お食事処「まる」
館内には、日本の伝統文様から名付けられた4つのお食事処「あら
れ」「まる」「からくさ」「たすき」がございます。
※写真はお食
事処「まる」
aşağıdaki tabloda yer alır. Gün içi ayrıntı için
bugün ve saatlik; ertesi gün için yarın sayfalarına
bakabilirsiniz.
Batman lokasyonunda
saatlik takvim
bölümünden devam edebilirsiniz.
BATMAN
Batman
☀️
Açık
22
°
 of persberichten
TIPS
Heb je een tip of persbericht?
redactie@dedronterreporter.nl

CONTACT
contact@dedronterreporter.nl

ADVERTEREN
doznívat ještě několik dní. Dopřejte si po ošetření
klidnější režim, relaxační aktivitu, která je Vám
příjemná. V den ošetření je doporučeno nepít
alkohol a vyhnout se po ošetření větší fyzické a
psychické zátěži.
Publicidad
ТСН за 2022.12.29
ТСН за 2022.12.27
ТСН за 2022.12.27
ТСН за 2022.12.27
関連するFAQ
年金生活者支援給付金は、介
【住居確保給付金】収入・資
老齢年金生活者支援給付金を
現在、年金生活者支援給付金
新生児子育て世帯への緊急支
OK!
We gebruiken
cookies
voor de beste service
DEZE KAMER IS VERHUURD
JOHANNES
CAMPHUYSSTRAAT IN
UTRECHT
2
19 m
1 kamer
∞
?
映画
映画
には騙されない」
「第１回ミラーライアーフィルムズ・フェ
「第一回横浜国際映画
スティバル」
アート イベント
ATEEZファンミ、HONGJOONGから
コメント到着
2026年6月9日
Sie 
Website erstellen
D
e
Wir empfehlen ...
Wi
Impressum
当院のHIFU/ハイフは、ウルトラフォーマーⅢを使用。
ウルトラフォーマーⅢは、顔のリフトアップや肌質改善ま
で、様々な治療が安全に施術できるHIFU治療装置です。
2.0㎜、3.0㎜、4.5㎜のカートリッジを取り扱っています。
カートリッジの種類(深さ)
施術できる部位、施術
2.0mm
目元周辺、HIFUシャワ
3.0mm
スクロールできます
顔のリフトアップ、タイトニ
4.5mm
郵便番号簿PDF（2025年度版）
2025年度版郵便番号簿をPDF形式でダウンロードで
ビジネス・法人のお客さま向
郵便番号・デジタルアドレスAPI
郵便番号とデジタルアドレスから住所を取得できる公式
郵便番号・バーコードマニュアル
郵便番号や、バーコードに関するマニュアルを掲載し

----

* TASK DESCRIPTION:
Exactly as they appear, copy the lines of the listing above from the first through the one that contains "příjemná. V den ošetření je doporučeno nepít", and nothing more.

* TASK SOLUTION:
お食事処「まる」
館内には、日本の伝統文様から名付けられた4つのお食事処「あら
れ」「まる」「からくさ」「たすき」がございます。
※写真はお食
事処「まる」
aşağıdaki tabloda yer alır. Gün içi ayrıntı için
bugün ve saatlik; ertesi gün için yarın sayfalarına
bakabilirsiniz.
Batman lokasyonunda
saatlik takvim
bölümünden devam edebilirsiniz.
BATMAN
Batman
☀️
Açık
22
°
 of persberichten
TIPS
Heb je een tip of persbericht?
redactie@dedronterreporter.nl

CONTACT
contact@dedronterreporter.nl

ADVERTEREN
doznívat ještě několik dní. Dopřejte si po ošetření
klidnější režim, relaxační aktivitu, která je Vám
příjemná. V den ošetření je doporučeno nepít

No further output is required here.